◆ Task objective
Take each line of the entries below that contains "Pretto" and copy it.

(Page images and extracted text)
-.-.-
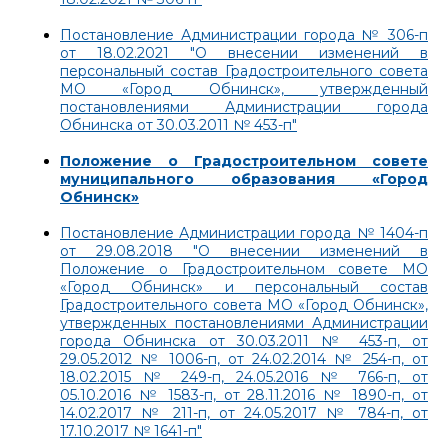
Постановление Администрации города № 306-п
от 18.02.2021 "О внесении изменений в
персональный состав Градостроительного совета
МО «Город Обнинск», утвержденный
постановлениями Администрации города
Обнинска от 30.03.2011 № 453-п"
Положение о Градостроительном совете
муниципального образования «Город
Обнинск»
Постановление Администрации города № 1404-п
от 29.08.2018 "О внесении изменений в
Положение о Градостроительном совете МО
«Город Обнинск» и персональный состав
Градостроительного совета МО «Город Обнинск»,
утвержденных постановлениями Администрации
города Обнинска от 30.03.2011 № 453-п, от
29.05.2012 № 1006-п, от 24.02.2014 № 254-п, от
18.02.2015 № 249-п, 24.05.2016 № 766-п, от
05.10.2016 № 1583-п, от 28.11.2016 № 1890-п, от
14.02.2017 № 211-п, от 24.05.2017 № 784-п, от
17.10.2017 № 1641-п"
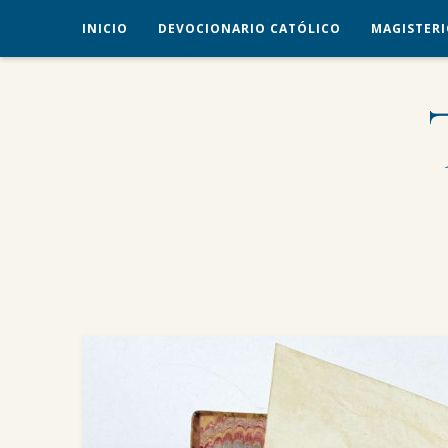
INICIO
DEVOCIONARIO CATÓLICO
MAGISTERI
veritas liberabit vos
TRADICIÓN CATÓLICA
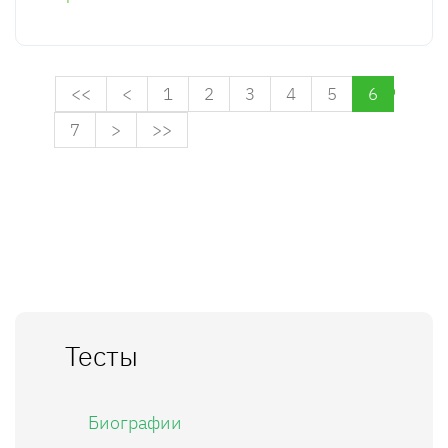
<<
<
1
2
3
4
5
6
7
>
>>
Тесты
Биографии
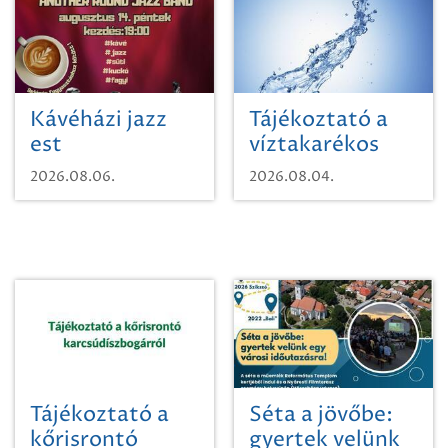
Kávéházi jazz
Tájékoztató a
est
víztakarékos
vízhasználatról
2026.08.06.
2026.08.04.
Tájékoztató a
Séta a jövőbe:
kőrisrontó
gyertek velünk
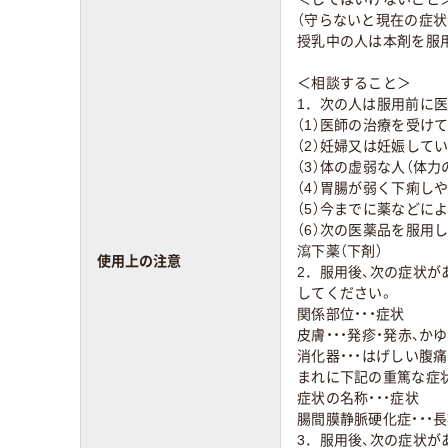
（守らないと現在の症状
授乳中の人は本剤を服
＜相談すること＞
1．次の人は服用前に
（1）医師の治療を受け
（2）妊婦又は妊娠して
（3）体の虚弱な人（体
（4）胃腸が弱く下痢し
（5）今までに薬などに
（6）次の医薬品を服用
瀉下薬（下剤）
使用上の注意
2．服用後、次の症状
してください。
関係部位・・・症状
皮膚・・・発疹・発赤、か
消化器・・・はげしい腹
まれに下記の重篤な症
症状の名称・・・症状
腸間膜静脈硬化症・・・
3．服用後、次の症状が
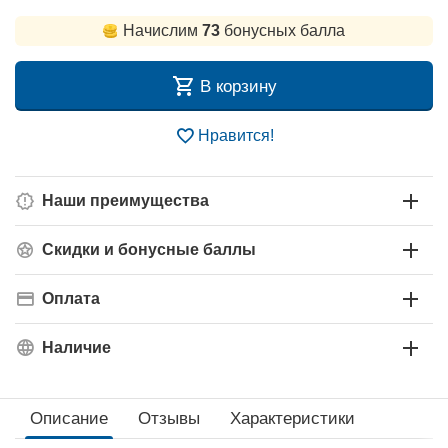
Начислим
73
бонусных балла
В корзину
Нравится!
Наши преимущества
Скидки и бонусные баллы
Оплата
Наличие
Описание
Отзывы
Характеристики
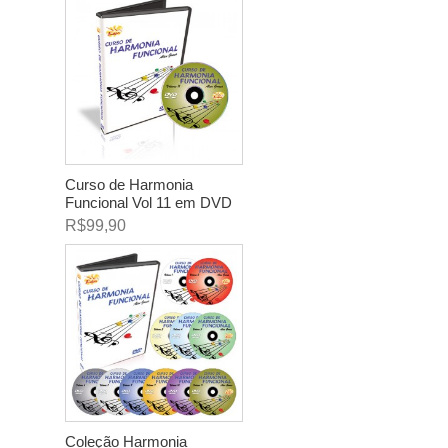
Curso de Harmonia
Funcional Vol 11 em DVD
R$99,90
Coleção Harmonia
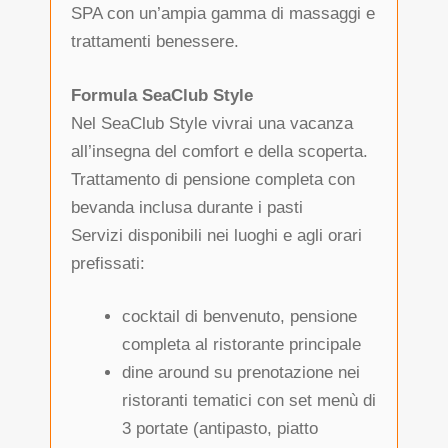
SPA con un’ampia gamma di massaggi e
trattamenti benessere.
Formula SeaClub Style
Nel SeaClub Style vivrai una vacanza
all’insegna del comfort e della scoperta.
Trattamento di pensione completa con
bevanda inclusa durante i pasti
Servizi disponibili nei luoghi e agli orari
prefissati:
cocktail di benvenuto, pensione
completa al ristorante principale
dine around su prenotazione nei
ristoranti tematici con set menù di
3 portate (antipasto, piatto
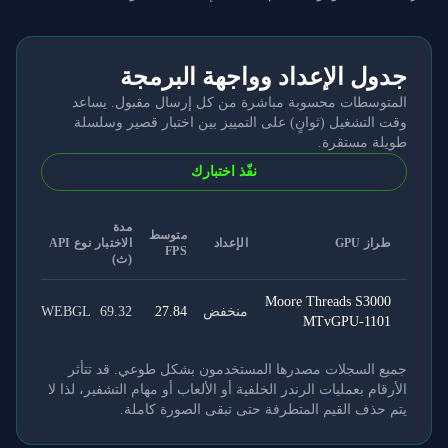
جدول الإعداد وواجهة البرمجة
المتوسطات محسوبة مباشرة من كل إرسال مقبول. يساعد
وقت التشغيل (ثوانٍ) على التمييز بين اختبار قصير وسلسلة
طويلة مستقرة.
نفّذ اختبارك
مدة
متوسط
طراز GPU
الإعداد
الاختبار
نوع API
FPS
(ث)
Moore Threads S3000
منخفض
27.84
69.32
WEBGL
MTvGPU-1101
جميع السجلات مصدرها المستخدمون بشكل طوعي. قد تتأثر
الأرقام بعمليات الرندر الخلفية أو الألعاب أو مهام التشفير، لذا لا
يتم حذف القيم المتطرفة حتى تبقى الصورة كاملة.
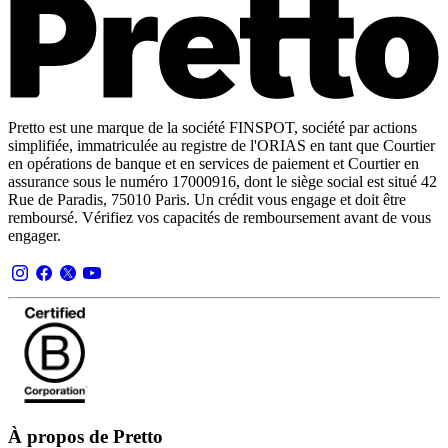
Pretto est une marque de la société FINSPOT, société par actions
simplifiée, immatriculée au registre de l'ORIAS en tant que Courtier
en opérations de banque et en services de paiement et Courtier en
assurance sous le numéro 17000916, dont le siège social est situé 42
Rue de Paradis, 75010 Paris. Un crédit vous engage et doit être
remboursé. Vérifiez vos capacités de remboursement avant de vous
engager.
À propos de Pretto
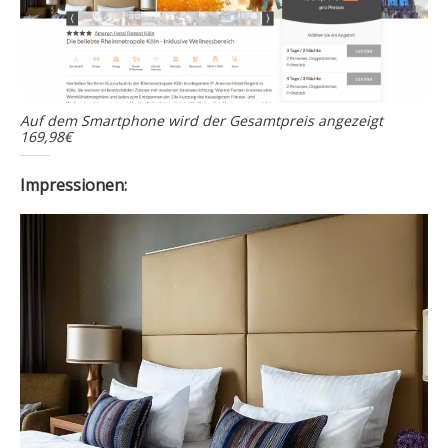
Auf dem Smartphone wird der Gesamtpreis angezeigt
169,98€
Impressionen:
-.-.-
◆ Output of the task
Pretto est une marque de la société FINSPOT, société par actions
À propos de Pretto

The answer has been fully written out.